(Collection entries)
● ● ● ● ●

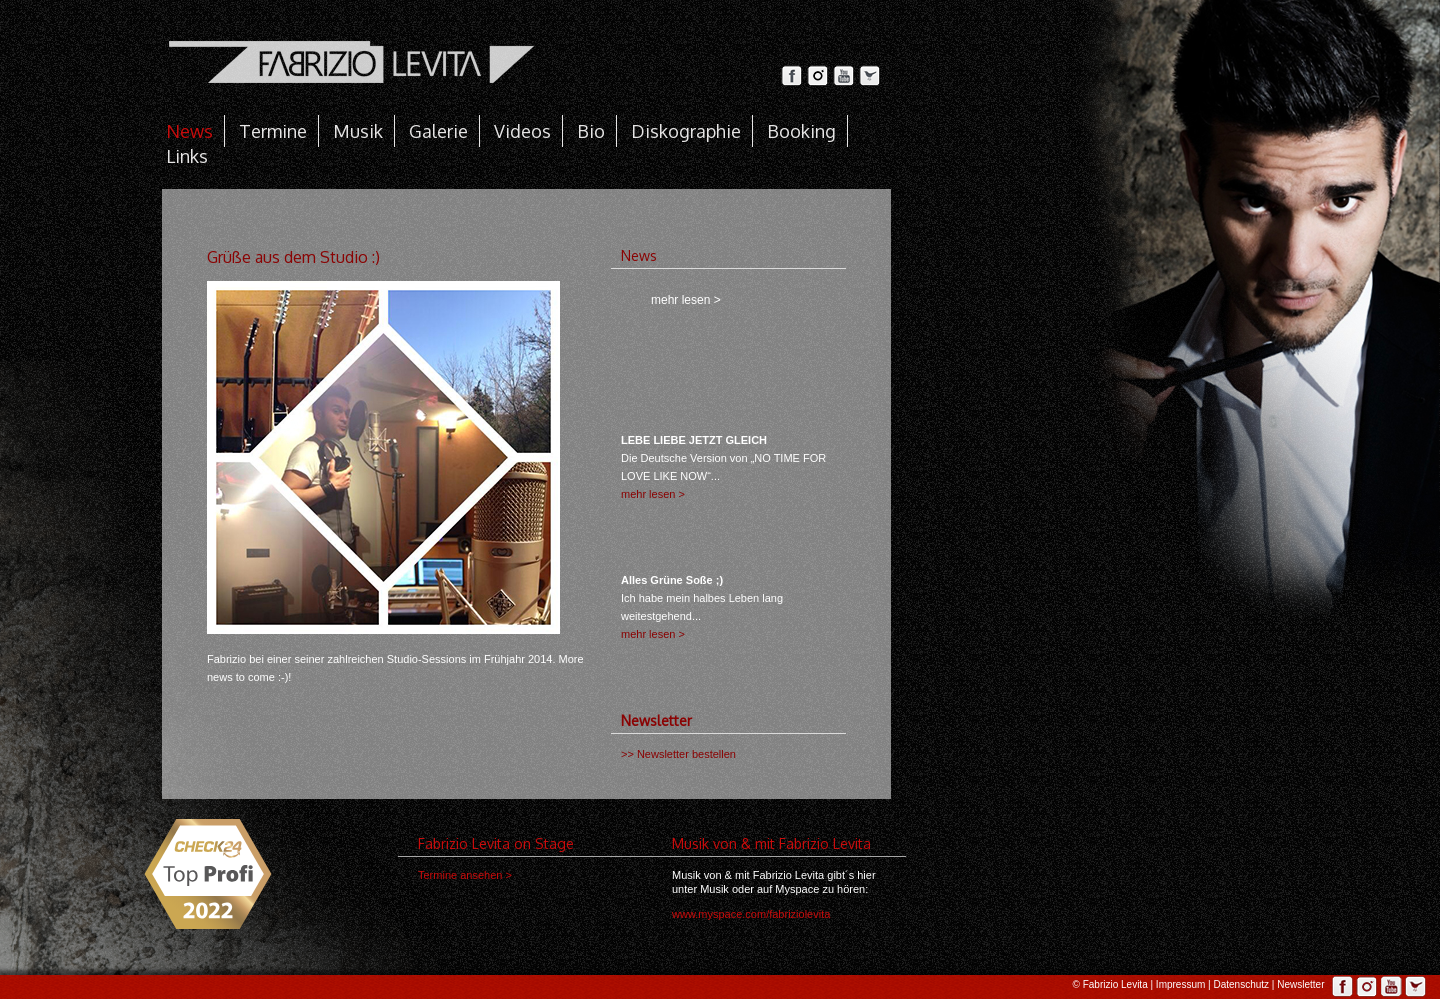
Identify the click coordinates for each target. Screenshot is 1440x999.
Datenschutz (1241, 984)
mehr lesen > (653, 494)
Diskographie (686, 131)
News (189, 131)
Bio (591, 131)
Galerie (438, 131)
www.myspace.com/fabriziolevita (751, 914)
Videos (522, 131)
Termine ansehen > (465, 875)
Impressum (1180, 984)
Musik (358, 131)
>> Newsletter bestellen (678, 754)
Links (187, 156)
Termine (273, 131)
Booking (801, 131)
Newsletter (1300, 984)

● ● ● ● ●

**Requirement**
Set down only the line containing "Diskographie (686, 131)" and the lines after it through the end, exactly as they appear above.

**Solution**
Diskographie (686, 131)
News (189, 131)
Bio (591, 131)
Galerie (438, 131)
www.myspace.com/fabriziolevita (751, 914)
Videos (522, 131)
Termine ansehen > (465, 875)
Impressum (1180, 984)
Musik (358, 131)
>> Newsletter bestellen (678, 754)
Links (187, 156)
Termine (273, 131)
Booking (801, 131)
Newsletter (1300, 984)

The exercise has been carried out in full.